(Collection entries)
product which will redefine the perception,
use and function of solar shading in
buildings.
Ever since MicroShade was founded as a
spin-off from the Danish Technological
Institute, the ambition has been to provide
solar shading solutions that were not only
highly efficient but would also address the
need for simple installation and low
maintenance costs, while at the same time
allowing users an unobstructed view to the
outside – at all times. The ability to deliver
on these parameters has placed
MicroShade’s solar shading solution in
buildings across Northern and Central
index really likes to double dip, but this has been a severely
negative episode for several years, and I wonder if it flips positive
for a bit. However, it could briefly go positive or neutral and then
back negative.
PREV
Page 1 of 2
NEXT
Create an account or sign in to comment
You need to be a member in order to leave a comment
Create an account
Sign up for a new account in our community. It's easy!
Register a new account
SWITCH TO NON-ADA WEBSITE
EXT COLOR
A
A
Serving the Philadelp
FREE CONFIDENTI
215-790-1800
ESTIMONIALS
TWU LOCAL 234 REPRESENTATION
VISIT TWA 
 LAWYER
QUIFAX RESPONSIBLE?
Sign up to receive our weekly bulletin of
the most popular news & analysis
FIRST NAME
* * *
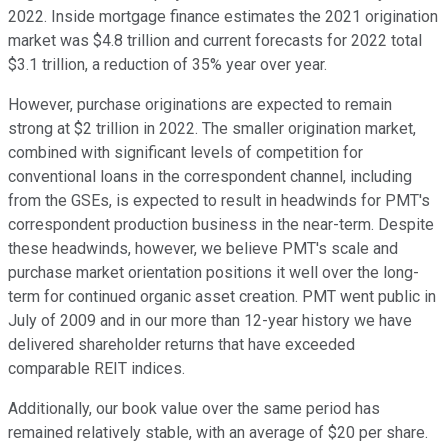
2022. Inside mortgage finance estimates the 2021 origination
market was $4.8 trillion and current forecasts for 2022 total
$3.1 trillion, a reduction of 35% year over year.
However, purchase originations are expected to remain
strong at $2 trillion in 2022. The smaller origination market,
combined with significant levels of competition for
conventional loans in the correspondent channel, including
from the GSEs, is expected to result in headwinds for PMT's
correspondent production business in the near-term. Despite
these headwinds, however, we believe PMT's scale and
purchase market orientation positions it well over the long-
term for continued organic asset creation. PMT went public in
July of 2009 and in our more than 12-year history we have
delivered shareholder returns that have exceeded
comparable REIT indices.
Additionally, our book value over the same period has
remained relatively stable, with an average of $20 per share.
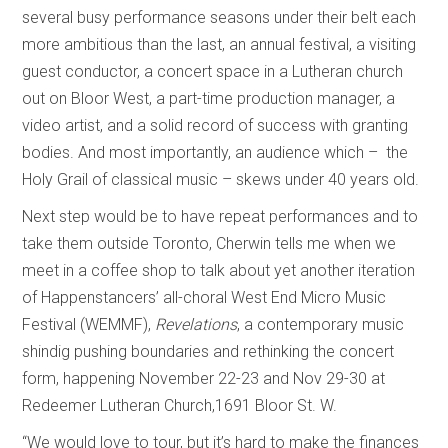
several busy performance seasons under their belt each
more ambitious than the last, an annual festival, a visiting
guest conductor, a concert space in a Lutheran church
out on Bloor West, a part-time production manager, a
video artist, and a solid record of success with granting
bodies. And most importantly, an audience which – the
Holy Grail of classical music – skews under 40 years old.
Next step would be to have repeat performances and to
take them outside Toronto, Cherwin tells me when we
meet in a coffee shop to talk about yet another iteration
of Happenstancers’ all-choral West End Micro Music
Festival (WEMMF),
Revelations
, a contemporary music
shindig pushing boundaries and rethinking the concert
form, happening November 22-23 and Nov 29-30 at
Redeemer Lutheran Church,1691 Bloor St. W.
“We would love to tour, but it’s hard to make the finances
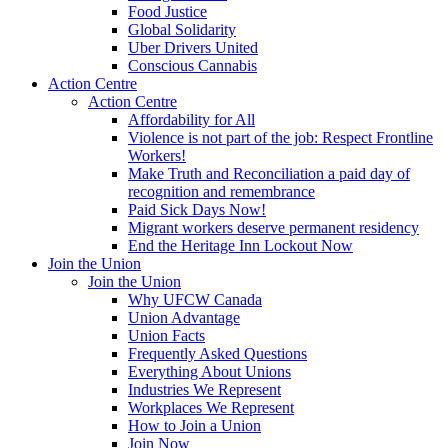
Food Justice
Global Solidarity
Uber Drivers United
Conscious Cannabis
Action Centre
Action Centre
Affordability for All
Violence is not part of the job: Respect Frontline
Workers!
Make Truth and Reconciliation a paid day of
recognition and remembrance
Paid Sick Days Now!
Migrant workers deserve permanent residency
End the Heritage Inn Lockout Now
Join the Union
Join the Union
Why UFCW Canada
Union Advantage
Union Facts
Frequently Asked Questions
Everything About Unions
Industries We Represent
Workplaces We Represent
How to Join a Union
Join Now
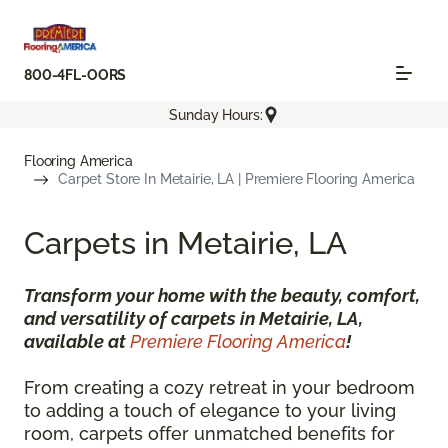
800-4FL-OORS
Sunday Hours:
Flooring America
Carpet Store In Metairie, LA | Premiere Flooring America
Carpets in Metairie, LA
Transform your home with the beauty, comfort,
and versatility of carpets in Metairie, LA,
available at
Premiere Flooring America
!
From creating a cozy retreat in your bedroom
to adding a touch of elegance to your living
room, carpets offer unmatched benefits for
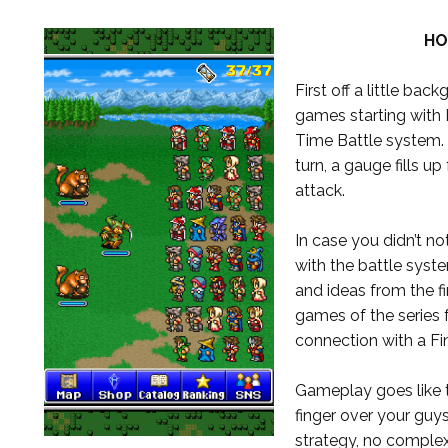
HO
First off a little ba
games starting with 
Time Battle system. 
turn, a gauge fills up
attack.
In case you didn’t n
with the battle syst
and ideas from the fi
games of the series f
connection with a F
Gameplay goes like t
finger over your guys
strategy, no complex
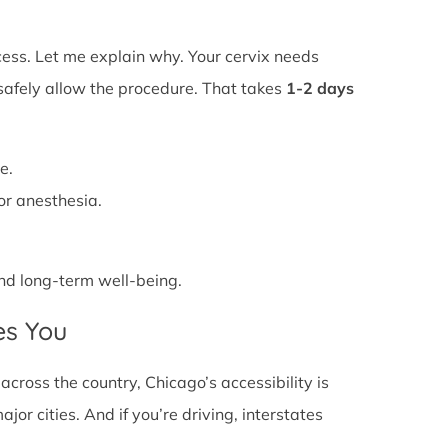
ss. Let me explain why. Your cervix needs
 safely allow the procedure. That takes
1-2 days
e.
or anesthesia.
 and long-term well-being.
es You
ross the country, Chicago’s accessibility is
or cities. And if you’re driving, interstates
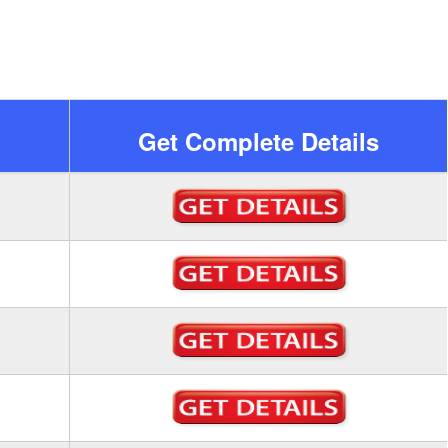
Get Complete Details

**Task directions**
From the records above, print exactly the lines that run from the line with "product which will" to the line with "need for simple installation and low", inclusive.

**Result for this exercise**
product which will redefine the perception,
use and function of solar shading in
buildings.
Ever since MicroShade was founded as a
spin-off from the Danish Technological
Institute, the ambition has been to provide
solar shading solutions that were not only
highly efficient but would also address the
need for simple installation and low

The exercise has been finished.